BCPE Pangea Cayman 2 Ltd.
  (SK Hynix)
14.96
BCPE Pangea Cayman 1A, L.P 9.37
BCPE Pangea Cayman 1B, L.P 5.99
一般株主 13.4%
合計 100%   100%

資料 2020/8/31 キオクシア、10月に上場 (実際にはこの時点では上場は延期となった。)

優先株を持っていた東芝、Bain、SK Hynixは2020/8/27に全て普通株に転換した。
しかし、SK Hynixのみ他に転換社債(1290億円)を持っており、現在もそのままである。

SK Hynix の扱いが今後、問題となる。

キオクシアはNAND型フラッシュメモリのメーカーで、この事業で米国のWestern Digital と組んでいる。

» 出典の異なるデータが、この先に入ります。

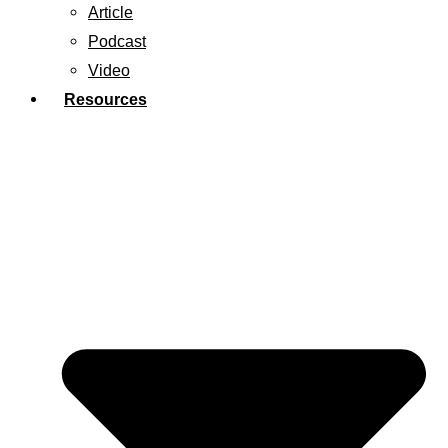
Article
Podcast
Video
Resources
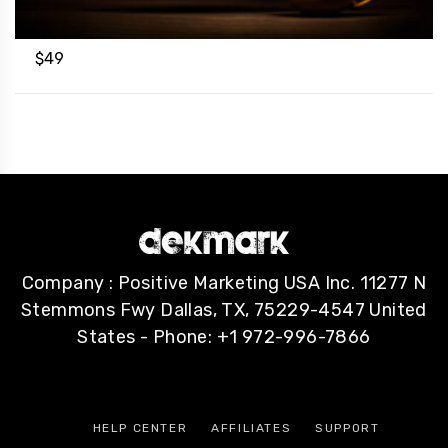
$
49
Company : Positive Marketing USA Inc. 11277 N
Stemmons Fwy Dallas, TX, 75229-4547 United
States - Phone: +1 972-996-7866
HELP CENTER
AFFILIATES
SUPPORT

SK Hynix もNAND型フラッシュメモリ事業を行っており、2020年にはIntel からこの事業を買収している。

2020/10/22 SK Hynix、IntelのNAND事業買収

現在、Sk HynixはBainと組むことで株主となっているが、単なる株主として参加することが同社の目的ではない。

東芝は2017年6月21日に取締役会を開き、SKハイニックスが参加する韓米日連合を半導体メモリー事業の売却に向けた優先交渉対象者に決定した。SKはBain Capitalに融資する形で参画するため、当時の東芝の綱川智社長は「SKには議決権がなく、技術流出は防げる」と指摘していた。

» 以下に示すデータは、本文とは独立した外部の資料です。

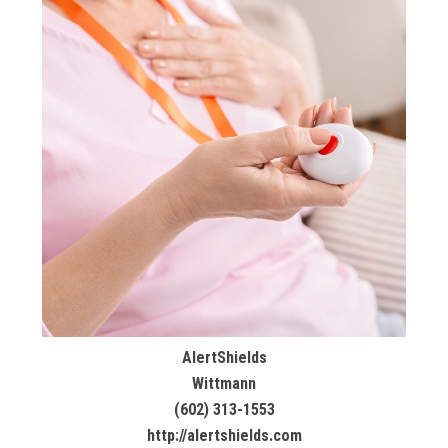
AlertShields
Wittmann
(602) 313-1553
http://alertshields.com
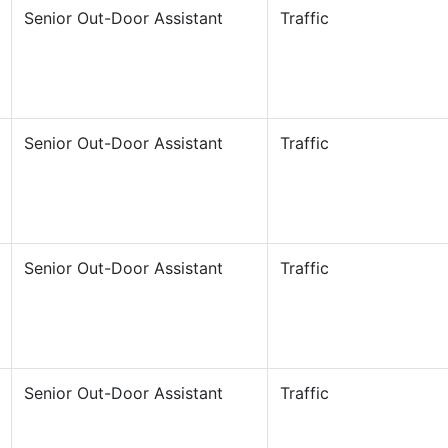
Senior Out-Door Assistant
Traffic
Senior Out-Door Assistant
Traffic
Senior Out-Door Assistant
Traffic
Senior Out-Door Assistant
Traffic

しかし、「東芝メモリ」の買収で優先交渉先となった産業革新機構、Bain、SK Hynix などの「日米韓連合」内での協議の過程で、SKは、将来的にBain Capitalから議決権(33.4%) の一部か全部を取得できる権利などを持つことを求めたという。33.4%の議決権は重要議案への拒否権を発動できる。SKハイニックスが単に融資のためだけに参加することはあり得ず、事業への参加を狙っているのは当然のこと。

東芝メモリの売却に当たり、Western Degital にとっては、メモリ事業での競争相手である韓国のSK Hynix やSamsung が経営に参加したり、技術情報にアクセスするのは全く認められない。

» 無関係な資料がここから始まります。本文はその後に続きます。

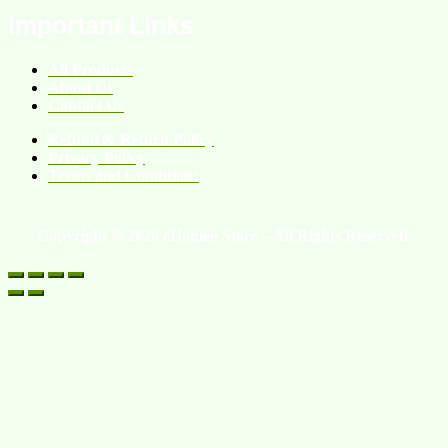
Important Links
All Products
About Us
Contact Us
Refund & Return Policy
Privacy Policy
Terms and Conditions
Copyright © 2026 eHomeo Store – All Rights Reserved.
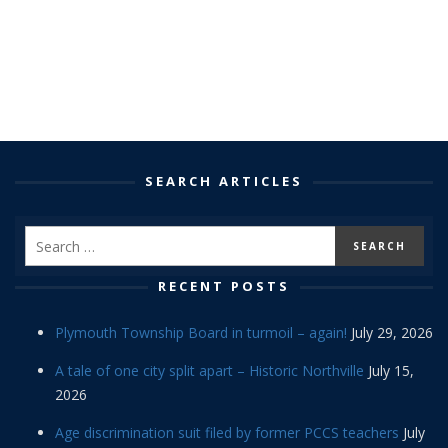
SEARCH ARTICLES
RECENT POSTS
Plymouth Township Board in turmoil – again!
July 29, 2026
A tale of one city split apart – Historic Northville
July 15,
2026
Age discrimination suit filed by former PCCS teachers
July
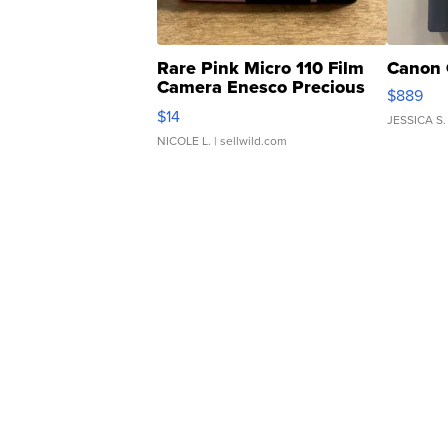
Rare Pink Micro 110 Film
Canon 
Camera Enesco Precious
$889
Moments TD4
$14
JESSICA S.
NICOLE L.
| sellwild.com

逆にBain Capital にとっては、今回の買収に参加し、企業価値を上げたうえで、高値で転売するのが目的であり、将来の売却先を制限されるのは好ましくない。

SK Hynix にとっては事業参加が目的であり、単なる出資では意味がない。

とりあえず、Western Degital への配慮で、SK Hynixに関しては、2028年までの10年間の機密情報へのアクセス制限と10年間は15%超の議決権は与えられないとの条件を付けた。 

今後、Bainが株価の値上がりを待ち、株を売却するのは当然である。

その際にSKが株を買い増ししたり、経営に参加すれば独禁法上も問題になる。

同社にとって厄介な問題である。